Exercise brief
Restate the data below, keeping every line the same.

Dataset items
====

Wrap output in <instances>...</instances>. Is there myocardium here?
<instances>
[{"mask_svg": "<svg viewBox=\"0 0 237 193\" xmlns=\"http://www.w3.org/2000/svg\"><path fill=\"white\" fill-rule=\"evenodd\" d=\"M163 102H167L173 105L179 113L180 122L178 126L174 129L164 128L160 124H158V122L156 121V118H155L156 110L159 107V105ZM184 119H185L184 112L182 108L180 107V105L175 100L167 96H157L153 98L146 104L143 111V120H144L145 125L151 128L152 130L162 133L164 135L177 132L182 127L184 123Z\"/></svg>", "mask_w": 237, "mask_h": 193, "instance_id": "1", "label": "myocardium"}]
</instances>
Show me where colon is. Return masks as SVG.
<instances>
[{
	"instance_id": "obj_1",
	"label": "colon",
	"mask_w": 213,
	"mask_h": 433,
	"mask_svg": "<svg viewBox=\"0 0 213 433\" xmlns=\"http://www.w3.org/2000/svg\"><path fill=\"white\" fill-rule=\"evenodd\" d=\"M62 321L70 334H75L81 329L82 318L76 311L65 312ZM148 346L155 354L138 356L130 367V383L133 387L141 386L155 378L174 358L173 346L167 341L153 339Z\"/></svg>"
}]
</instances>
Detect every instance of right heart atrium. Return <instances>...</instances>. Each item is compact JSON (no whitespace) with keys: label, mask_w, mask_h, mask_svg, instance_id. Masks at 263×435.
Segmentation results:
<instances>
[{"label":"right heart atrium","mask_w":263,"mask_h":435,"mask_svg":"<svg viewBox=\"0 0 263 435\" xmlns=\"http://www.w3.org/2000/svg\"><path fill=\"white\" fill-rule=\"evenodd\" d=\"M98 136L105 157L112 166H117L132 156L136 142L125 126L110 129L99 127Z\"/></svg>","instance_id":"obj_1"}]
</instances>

====

Exercise solution
Wrap output in <instances>...</instances>. Is there myocardium here?
<instances>
[{"mask_svg": "<svg viewBox=\"0 0 237 193\" xmlns=\"http://www.w3.org/2000/svg\"><path fill=\"white\" fill-rule=\"evenodd\" d=\"M163 102H167L173 105L179 113L180 122L178 126L174 129L164 128L160 124H158V122L156 121V118H155L156 110L159 107V105ZM184 119H185L184 112L182 108L180 107V105L175 100L167 96H157L153 98L146 104L143 111V120H144L145 125L151 128L152 130L162 133L164 135L177 132L182 127L184 123Z\"/></svg>", "mask_w": 237, "mask_h": 193, "instance_id": "1", "label": "myocardium"}]
</instances>
Show me where colon is. Return masks as SVG.
<instances>
[{
	"instance_id": "obj_1",
	"label": "colon",
	"mask_w": 213,
	"mask_h": 433,
	"mask_svg": "<svg viewBox=\"0 0 213 433\" xmlns=\"http://www.w3.org/2000/svg\"><path fill=\"white\" fill-rule=\"evenodd\" d=\"M62 321L70 334H75L81 329L82 318L76 311L65 312ZM148 346L155 354L138 356L130 367V383L133 387L141 386L155 378L174 358L173 346L167 341L153 339Z\"/></svg>"
}]
</instances>
Detect every instance of right heart atrium. Return <instances>...</instances>. Each item is compact JSON (no whitespace) with keys: label, mask_w, mask_h, mask_svg, instance_id. Masks at 263×435.
Segmentation results:
<instances>
[{"label":"right heart atrium","mask_w":263,"mask_h":435,"mask_svg":"<svg viewBox=\"0 0 263 435\" xmlns=\"http://www.w3.org/2000/svg\"><path fill=\"white\" fill-rule=\"evenodd\" d=\"M98 136L105 157L112 166H117L132 156L136 142L125 126L110 129L99 127Z\"/></svg>","instance_id":"obj_1"}]
</instances>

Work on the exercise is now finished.